Wednesday, 4 December 2019

Qualification

Thinking about it again this morning, I thought I needed to qualify yesterday's post about fracking (reference 1).

I am not against secrecy in general, even leaving aside the need for secrecy in many military and commercial matters, which last might often be characterised as secrecy of fact. One does not want this or that fact to escape into the public - or the enemy - domain. There is also plenty of need for what might be characterised as secrecy of process - a need which I believe is recognised in the exemptions written into our Freedom of Information Act.

By which I mean that if, for example, one has a difficult but important decision to take, it can be made much harder if the process of coming to that decision has to be conducted in public. Suppose for example one has a board which actually makes the decision, supported by a team of officials who prepare the papers on which the board bases its decision. It is going to make the work of those officials much harder if that work, if that work in progress is apt to be spread over public media. The fact, for example, that this or that controversial or tricky option was under consideration. Or that this or that bunch of people needed to be paid off for something or other. Officials who are perhaps not well suited to doing their work out in the rough and tumble of the media world. Politicians sign up for that kind of thing, not officials. A world which, one might add, is these days increasingly driven by the need for (advertisement) revenue generating clicks rather than by the need to provide information.

Similar considerations drive the privacy of jury rooms. And there is an analogy of sorts in medical matters. If I go to the doctor, I don't want to hear all the gruesome details, I just want to hear a nicely packaged story. To hear what I need to know. And from the other side of the fence, I dare say doctors much prefer to have time to concoct such a story, to have come up with a way forward, rather than have the patient get all those gruesome details in real time, fresh off the scanner as it were. I dare say also, that patients vary a good deal in what and when they want to be told.

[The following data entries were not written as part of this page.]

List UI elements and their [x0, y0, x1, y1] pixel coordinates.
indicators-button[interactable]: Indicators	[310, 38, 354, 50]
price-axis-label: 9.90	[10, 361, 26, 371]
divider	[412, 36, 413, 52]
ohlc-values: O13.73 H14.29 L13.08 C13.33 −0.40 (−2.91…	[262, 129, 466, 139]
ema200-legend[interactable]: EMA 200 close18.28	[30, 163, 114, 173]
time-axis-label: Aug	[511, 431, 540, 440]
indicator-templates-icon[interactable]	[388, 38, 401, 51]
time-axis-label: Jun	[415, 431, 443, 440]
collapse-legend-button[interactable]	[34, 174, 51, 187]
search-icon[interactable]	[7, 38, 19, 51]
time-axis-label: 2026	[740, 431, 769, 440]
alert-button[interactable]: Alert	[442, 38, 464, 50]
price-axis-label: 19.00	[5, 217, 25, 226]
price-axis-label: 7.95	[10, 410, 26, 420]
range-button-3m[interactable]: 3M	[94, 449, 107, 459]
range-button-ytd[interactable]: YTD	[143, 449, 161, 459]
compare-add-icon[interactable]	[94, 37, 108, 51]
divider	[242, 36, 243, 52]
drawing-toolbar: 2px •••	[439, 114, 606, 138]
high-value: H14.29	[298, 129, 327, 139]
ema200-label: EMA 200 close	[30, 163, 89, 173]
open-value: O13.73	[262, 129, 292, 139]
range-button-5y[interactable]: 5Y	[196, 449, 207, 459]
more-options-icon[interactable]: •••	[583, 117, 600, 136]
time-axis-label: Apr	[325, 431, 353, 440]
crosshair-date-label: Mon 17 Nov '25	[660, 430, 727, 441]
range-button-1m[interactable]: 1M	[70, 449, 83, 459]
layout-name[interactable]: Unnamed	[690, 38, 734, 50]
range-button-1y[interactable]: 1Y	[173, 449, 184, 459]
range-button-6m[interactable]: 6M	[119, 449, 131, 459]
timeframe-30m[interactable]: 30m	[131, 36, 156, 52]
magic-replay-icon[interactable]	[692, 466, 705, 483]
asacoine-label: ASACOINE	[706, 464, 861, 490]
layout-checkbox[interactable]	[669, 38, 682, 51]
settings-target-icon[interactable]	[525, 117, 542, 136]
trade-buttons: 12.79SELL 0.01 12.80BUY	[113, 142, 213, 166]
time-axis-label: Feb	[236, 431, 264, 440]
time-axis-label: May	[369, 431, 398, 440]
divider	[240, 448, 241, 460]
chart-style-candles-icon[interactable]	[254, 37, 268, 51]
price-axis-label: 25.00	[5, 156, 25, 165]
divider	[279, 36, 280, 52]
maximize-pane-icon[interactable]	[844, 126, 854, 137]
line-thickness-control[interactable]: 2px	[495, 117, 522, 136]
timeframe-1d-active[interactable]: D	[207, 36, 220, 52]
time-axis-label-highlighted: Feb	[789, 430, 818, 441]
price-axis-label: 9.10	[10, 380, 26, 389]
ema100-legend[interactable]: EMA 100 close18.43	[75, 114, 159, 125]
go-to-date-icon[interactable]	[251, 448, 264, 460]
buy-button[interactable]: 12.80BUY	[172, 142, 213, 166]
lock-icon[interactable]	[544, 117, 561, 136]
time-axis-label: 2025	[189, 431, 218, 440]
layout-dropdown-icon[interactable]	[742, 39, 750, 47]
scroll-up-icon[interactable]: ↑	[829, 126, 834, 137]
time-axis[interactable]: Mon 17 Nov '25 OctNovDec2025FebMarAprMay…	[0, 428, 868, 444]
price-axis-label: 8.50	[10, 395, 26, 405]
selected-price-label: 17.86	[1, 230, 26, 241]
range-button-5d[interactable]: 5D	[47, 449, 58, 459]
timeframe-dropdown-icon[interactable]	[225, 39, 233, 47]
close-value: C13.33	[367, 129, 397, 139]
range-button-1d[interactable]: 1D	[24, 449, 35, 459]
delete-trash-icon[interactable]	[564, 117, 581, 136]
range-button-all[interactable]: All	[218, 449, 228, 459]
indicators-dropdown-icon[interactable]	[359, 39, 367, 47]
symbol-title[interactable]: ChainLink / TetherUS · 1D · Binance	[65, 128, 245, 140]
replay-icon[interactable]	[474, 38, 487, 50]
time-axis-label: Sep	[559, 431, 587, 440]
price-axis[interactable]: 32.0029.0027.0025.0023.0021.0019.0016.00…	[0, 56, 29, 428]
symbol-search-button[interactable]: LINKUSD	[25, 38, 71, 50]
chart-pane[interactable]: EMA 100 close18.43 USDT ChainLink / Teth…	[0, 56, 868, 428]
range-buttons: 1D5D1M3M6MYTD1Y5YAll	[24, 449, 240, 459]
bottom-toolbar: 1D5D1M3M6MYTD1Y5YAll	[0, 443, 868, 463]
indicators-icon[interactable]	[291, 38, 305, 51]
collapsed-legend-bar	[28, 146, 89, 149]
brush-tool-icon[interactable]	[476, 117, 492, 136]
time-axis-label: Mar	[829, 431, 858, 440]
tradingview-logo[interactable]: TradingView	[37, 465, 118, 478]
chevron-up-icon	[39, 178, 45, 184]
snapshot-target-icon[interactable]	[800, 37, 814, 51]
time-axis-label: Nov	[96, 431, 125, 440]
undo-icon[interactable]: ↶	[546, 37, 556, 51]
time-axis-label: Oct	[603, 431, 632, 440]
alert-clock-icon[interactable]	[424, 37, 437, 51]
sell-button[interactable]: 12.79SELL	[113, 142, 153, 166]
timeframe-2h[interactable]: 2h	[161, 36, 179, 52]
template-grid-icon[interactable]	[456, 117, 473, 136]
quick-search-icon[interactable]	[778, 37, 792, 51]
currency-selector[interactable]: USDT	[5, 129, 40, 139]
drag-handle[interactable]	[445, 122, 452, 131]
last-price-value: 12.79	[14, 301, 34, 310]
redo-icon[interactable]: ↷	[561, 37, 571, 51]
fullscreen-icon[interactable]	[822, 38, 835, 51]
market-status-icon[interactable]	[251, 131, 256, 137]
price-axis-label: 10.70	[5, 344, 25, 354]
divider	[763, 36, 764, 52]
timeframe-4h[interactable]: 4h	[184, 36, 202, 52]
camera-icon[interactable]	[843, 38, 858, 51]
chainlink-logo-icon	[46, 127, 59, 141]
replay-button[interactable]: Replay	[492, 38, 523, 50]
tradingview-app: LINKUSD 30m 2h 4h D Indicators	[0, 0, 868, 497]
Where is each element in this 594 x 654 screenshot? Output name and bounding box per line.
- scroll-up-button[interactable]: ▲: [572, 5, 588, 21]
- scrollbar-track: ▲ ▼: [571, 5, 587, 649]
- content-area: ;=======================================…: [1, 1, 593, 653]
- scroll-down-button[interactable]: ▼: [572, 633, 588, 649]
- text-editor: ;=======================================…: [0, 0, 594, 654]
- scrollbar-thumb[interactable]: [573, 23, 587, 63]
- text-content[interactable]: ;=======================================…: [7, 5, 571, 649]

But for the public to allow such secrecy, there has to be trust. The public has to trust the bosses to be working in the public interest, not to some undeclared, private agenda. Trust which, these days, is all to often lacking.

PS: there is also the question of time. Public record keeping has long recognised the principle that most secrets become public in time, when interest and passions have waned. And some secrets have quite a short shelf life, perhaps only until managed publication. So the Budget used to be terribly secret until the moment that the Chancellor sat down. Perhaps silly, but that was the custom.